The volcano is in the parks grounds but sits quietly today only showing light activity in the form of gases emitted. But it could reawaken at any time and Canada could suffer a repeat of history. Knowing more today about not just volcanoes in general but the areas they are found in allows an opportunity to both monitor and implement strategies to minimize loss of property and life.
If the cone were to erupt again – I say if as some cones only erupt once – we would likely see the poisonous gas effect again, maybe forest fires, the damming of rivers in the way of the flow (as seen with Tseax and Nass River in the mid-eighteenth century) and short-term damage to the salmon fisheries on the Nass River system.
Due to the general lack of historical data on earlier eruptions, the missing modern monitoring and studies of the volcano and its gases today, pose problems for those attempting to safeguard Canadians living down slope the volcano, with a warning system of some types. The people of the area still have a limited understanding of the dangers of the Tseax Cone (or other volcanoes in the area) should it become active or worse, erupt again.

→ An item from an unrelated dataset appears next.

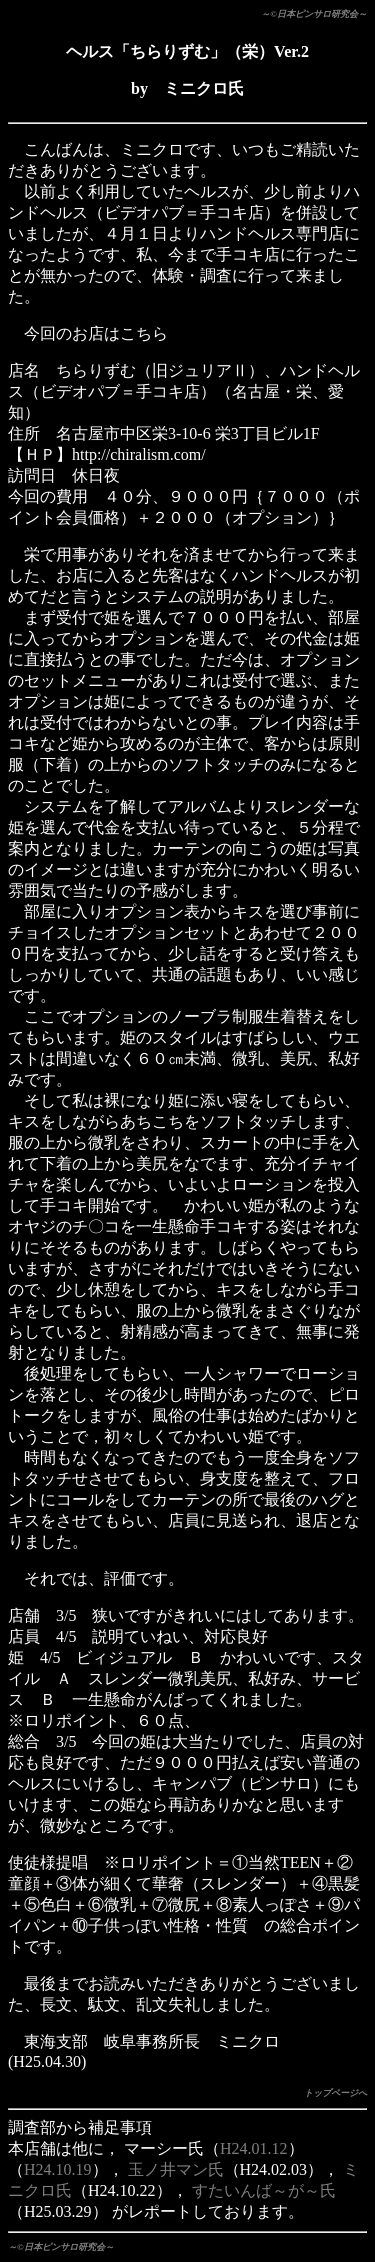 The image size is (375, 2262). Describe the element at coordinates (176, 2169) in the screenshot. I see `玉ノ井マン氏` at that location.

It can be hard to understand how a slow-moving, non erupting volcanic eruption, could kill upwards of two thousand people. We really do not know all the details and can only piece together what we believe they did or went through using Nisga'a folk-lore and science, both of which are limited.
Open to the public, there are a number of attractions and features in the park besides volcanic based features such as cinder cones, tree casts and lava tubes. It also boasts waterfalls, pools, caves, stunning scenery, an interpretive centre in a traditional Nisga'a longhouse and houses the cultural history and traditions of the Nisga'a peoples.